• [EXERCISE AIM]
Only the number is wanted: how many lines in the material below contain "имени".

= = = = =

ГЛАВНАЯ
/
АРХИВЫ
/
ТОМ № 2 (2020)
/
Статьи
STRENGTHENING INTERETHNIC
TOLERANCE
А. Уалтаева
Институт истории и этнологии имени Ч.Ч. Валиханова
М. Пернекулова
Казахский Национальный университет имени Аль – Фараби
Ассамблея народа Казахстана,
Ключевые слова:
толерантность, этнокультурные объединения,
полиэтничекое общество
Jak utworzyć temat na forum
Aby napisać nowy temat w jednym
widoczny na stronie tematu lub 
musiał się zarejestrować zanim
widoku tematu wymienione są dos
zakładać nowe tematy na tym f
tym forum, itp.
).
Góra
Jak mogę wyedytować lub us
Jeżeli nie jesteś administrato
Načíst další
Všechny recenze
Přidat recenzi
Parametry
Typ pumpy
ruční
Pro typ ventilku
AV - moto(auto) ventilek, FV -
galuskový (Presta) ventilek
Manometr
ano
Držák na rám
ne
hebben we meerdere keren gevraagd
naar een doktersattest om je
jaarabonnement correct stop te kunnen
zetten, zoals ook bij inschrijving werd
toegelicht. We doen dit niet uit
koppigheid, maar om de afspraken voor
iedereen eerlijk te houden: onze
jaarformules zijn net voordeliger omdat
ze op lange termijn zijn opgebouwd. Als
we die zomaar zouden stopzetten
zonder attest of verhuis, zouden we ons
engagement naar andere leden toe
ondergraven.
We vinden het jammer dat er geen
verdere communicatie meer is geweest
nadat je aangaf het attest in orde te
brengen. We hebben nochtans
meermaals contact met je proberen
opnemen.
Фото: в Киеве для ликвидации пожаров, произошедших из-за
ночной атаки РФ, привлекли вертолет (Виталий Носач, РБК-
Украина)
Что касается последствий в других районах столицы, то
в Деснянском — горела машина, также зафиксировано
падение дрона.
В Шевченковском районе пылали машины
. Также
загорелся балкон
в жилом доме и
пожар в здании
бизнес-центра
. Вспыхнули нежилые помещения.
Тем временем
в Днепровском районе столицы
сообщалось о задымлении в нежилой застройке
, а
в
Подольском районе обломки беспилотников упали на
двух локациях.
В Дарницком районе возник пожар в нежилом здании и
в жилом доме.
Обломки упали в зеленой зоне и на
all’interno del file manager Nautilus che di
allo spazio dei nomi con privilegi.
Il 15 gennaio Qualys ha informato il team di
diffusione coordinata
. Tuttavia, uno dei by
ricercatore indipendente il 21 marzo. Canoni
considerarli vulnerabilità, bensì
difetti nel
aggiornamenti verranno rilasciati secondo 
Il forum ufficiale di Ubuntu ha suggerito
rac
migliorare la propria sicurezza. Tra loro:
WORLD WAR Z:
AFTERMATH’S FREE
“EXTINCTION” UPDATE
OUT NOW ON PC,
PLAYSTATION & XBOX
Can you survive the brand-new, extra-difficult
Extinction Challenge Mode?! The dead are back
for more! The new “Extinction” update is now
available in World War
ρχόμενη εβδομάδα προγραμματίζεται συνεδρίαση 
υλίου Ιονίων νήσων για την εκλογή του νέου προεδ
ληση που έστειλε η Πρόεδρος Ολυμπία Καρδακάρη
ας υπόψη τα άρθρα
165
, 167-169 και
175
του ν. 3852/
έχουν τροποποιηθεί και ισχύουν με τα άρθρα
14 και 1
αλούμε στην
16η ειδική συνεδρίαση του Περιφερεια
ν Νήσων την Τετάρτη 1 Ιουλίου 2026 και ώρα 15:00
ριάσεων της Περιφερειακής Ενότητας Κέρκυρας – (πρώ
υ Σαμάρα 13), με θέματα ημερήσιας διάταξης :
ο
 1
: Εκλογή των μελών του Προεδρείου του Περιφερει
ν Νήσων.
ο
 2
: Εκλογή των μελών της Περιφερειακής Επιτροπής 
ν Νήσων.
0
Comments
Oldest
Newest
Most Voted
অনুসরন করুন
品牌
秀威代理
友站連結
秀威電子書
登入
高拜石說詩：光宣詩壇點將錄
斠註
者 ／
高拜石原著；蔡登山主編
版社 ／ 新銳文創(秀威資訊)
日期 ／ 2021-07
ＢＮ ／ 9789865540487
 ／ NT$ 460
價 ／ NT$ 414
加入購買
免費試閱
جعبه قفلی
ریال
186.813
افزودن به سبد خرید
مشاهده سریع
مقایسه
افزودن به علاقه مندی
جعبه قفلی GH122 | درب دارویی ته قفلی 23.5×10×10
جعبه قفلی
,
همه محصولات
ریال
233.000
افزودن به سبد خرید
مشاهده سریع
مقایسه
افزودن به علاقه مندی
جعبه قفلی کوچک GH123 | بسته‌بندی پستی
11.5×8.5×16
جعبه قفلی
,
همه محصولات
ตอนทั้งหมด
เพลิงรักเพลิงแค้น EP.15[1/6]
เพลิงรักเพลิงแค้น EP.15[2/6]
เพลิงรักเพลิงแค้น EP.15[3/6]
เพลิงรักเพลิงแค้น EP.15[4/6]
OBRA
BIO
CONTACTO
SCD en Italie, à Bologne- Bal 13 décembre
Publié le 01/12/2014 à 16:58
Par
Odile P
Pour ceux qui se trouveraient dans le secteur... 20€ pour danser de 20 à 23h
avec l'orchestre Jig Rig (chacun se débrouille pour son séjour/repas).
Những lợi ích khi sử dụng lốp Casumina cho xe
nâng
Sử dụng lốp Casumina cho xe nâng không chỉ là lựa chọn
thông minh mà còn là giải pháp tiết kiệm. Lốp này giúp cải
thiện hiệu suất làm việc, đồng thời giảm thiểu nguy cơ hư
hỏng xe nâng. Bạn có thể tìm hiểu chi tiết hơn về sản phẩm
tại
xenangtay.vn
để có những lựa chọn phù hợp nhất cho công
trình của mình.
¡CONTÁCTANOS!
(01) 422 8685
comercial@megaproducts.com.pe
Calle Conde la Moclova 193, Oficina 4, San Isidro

= = = = =

• [RESULT]
2